Пока я ел, Джед что-то говорил, но я его не слушал. Я смотрел на костяного цвета рис и думал о мертвом отморозке с Пхангана. Я был уверен, что муравьи уже обглодали его. Муравьи — они работают быстро. Он, наверное, даже еще не начинал гнить. Я представил себе, как отморозок лежит на спине, — чистый скелетик, ухмыляющийся сквозь негустой покров из листьев, в редкой ряби от солнечных лучей. На самом деле я уложил его лицом вниз, на руки, но представлять затылок было неинтересно, поэтому я переосмыслил образ, чтобы он выглядел поэстетичнее. Солнечные лучи — это был еще один домысел. Насколько я помнил его «наземную» могилу, сквозь толстый слой листвы вообще не проникал свет. Мне просто понравилась мысль о том, что свет может туда проникнуть.
— Замечательно, — сказал я, отправляя в рот конфету. — Наверное, обезьяна осматривает грудную клетку.
Джед уставился на меня:
— Что?
— А может, обезьяна — это уже слишком… кич.
— Кич?
— Обезьяны.
— Ты слушал, о чем я говорю?
— Нет. — Я раздавил конфету во рту, и язык неожиданно защипало от вкуса лайма. — Я думал об отморозке с Пхангана.

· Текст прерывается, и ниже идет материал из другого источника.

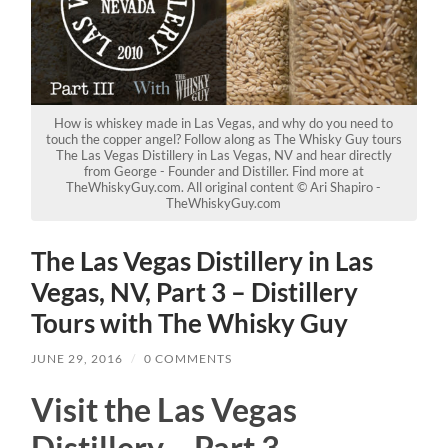
How is whiskey made in Las Vegas, and why do you need to
touch the copper angel? Follow along as The Whisky Guy tours
The Las Vegas Distillery in Las Vegas, NV and hear directly
from George - Founder and Distiller. Find more at
TheWhiskyGuy.com. All original content © Ari Shapiro -
TheWhiskyGuy.com
The Las Vegas Distillery in Las
Vegas, NV, Part 3 – Distillery
Tours with The Whisky Guy
JUNE 29, 2016
/
0 COMMENTS
Visit the Las Vegas
Distillery – Part 3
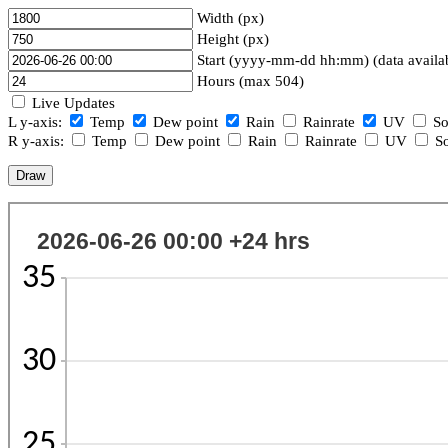
Width (px)
Height (px)
Start (yyyy-mm-dd hh:mm) (data availa
Hours (max 504)
Live Updates
L y-axis:
Temp
Dew point
Rain
Rainrate
UV
So
R y-axis:
Temp
Dew point
Rain
Rainrate
UV
So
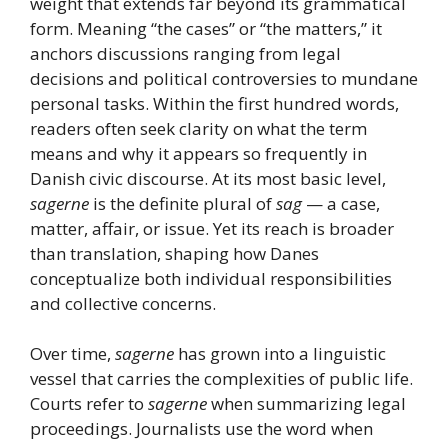
weight that extends far beyond its grammatical
form. Meaning “the cases” or “the matters,” it
anchors discussions ranging from legal
decisions and political controversies to mundane
personal tasks. Within the first hundred words,
readers often seek clarity on what the term
means and why it appears so frequently in
Danish civic discourse. At its most basic level,
sagerne
is the definite plural of
sag
— a case,
matter, affair, or issue. Yet its reach is broader
than translation, shaping how Danes
conceptualize both individual responsibilities
and collective concerns.
Over time,
sagerne
has grown into a linguistic
vessel that carries the complexities of public life.
Courts refer to
sagerne
when summarizing legal
proceedings. Journalists use the word when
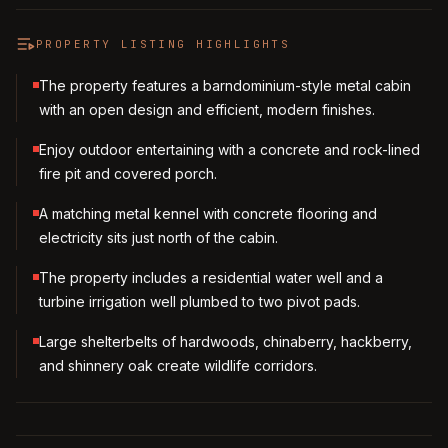
PROPERTY LISTING HIGHLIGHTS
The property features a barndominium-style metal cabin
with an open design and efficient, modern finishes.
Enjoy outdoor entertaining with a concrete and rock-lined
fire pit and covered porch.
A matching metal kennel with concrete flooring and
electricity sits just north of the cabin.
The property includes a residential water well and a
turbine irrigation well plumbed to two pivot pads.
Large shelterbelts of hardwoods, chinaberry, hackberry,
and shinnery oak create wildlife corridors.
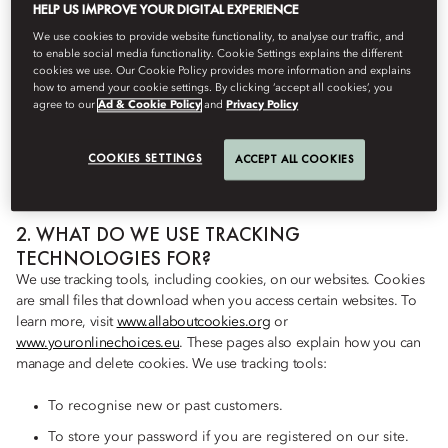
HELP US IMPROVE YOUR DIGITAL EXPERIENCE
TECHNOLOGIES DO WE USE?
We collect personal information about users over time and across
We use cookies to provide website functionality, to analyse our traffic, and
to enable social media functionality. Cookie Settings explains the different
different websites when you use our website or service. We also
cookies we use. Our Cookie Policy provides more information and explains
have third parties – as described below – that collect personal
how to amend your cookie settings. By clicking ‘accept all cookies’, you
information this way. To do this, we use several tracking tools. Our
agree to our
Ad & Cookie Policy
and
Privacy Policy
vendors may also use these tools. These may include browser
cookies and device IDs. We may also use web beacons, flash
COOKIES SETTINGS
ACCEPT ALL COOKIES
cookies, and similar technologies.
2. WHAT DO WE USE TRACKING
TECHNOLOGIES FOR?
We use tracking tools, including cookies, on our websites. Cookies
are small files that download when you access certain websites. To
learn more, visit
www.allaboutcookies.org
or
www.youronlinechoices.eu
. These pages also explain how you can
manage and delete cookies. We use tracking tools:
To recognise new or past customers.
To store your password if you are registered on our site.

— О том мертвеце, которого ты спрятал?
— Да. Думаешь, его уже нашли?
— Ну, — начал Джед, явно придя в замешательство. — Наверное, нашли, если девушка… — Тут он хлопнул себя по голове. — Господи! О чем это я? Кому какое дело до мертвого отморозка? Тебе надо было оставить его там, где он лежал, а у нас есть дела поважнее, за которые нужно приниматься прямо сейчас!
— Мне просто стало интересно. Когда-нибудь его обязательно найдут.
— Заткнись! А теперь послушай! Один из нас должен подняться на скалу, чтобы проверить, как там Зеф и Сэмми!
— А, хорошо… Но почему только один из нас?
Джед раздраженно засопел:
— Ты еще спрашиваешь почему, идиот? Кто-то ведь должен остаться здесь, чтобы присмотреть за больными. Почти все рыболовы вышли из строя. Здоровы только шведы и Кити, но Кити так и не появился.
Я кивнул:
— По-моему, это означает, что я остаюсь.
— Нет. Это значит, что остаюсь я. Я должен остаться здесь, потому что кое-что знаю о первой помощи, и ты отправишься на скалу один. Ты готов?
— Ты еще спрашиваешь! — радостно воскликнул я. — Не беспокойся!
— Хорошо. Перед тем как отправиться, разыщи Кити. У пятнадцати человек состояние вполне удовлетворительное, поэтому кто-то должен обеспечить их едой. У меня не будет времени заниматься рыбной ловлей, значит, этим придется заняться ему.
— О'кей. А что делать, если Зеф с Сэмми уже на пути сюда?
— Они сюда не направятся.
— Ну а если все-таки направятся?
Джед задумался:
— Я пытаюсь отогнать от себя такие мысли, но если что-то подобное случится, возвращайся как можно скорее и сообщи мне.
— А если на это не останется времени?